Up-regulation of Mitochondrial Uncoupling Protein-2 by the AMP-activated Protein Kinase in Endothelial Cells Attenuates Oxidative Stress in Diabetes

Abstract

Objective. Recent evidence suggests that the AMP-activated protein kinase (AMPK) is an important therapeutic target for diabetes. The present study was conducted to determine how AMPK activation suppressed tyrosine nitration of prostacyclin synthase (PGIS) in diabetes.

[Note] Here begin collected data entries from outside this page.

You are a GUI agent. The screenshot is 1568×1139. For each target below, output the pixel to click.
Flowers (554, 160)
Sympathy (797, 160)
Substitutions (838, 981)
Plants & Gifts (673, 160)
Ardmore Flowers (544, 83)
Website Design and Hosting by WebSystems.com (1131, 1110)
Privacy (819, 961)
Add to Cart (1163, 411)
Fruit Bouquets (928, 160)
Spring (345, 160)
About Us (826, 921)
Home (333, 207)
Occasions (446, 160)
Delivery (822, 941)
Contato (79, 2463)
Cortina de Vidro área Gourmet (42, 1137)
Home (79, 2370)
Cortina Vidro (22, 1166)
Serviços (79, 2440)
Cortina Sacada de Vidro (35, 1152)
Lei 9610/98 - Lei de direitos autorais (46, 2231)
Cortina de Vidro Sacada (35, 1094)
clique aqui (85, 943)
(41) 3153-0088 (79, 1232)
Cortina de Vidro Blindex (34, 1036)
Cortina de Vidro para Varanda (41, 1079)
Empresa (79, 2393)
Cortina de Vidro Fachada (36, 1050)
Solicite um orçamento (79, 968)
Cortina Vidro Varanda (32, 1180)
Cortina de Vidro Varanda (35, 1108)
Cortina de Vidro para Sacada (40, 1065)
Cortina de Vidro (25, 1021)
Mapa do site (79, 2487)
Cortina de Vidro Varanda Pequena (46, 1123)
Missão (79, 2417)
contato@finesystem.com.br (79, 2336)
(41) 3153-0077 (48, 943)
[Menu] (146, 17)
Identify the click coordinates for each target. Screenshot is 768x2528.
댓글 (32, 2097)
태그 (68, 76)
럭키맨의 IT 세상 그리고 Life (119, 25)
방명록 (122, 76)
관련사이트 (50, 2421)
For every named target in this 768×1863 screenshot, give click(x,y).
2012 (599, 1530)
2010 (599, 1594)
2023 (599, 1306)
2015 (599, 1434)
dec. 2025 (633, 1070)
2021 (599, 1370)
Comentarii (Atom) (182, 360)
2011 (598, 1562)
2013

Research Design and Methods. Confluent human umbilical vein endothelial cells or mice were treated with 5-amino-4-imidazole carboxamide riboside (AICAR) for the detection of AMPK phosphorylation and the expression of mitochondrial uncoupling protein (UCP)-2.

Results. Exposure of HUVECs to high glucose (30 mM, HG) increased superoxide anions (O₂^.−) and PGIS nitration. In addition, overexpression of constitutively active AMPK (Ad-CA-AMPK) or the addition of AICAR, reduced both O₂^.− and PGIS nitration caused by HG, whereas adenoviral overexpression of dominant negative AMPK mutants (Ad-DN-AMPK) enhanced the latter effects of HG. Exposure of HUVECs to either AICAR or metformin caused AMPK-dependent up-regulation of both UCP-2 mRNA and UCP-2 protein. Furthermore, over-expression of UCP-2 significantly ablated both O₂^.− and PGIS nitration triggered by HG. Further, overexpression of Ad-CA-AMPK increased, whereas overexpression of Ad-DN-AMPK inhibited AICAR-induced phosphorylation of p38 kinase at Thr180/tyr 182. Inhibition of p38 kinase with SB239063, which had no effect on AICAR-induced AMPK-Thr172 phosphorylation, dose-dependently suppressed AICAR-induced up-regulation of UCP-2, suggesting that AMPK lies upstream of p38 kinase. Finally, AICAR markedly increased UCP-2 expression and reduced both O₂^.− and PGIS nitration in diabetic wild type mice but not in their AMPK α2 deficient counterparts in vivo.

Conclusion. We conclude that AMPK activation increases UCP-2 resulting in the inhibition of both O₂^.− and PGIS nitration in diabetes.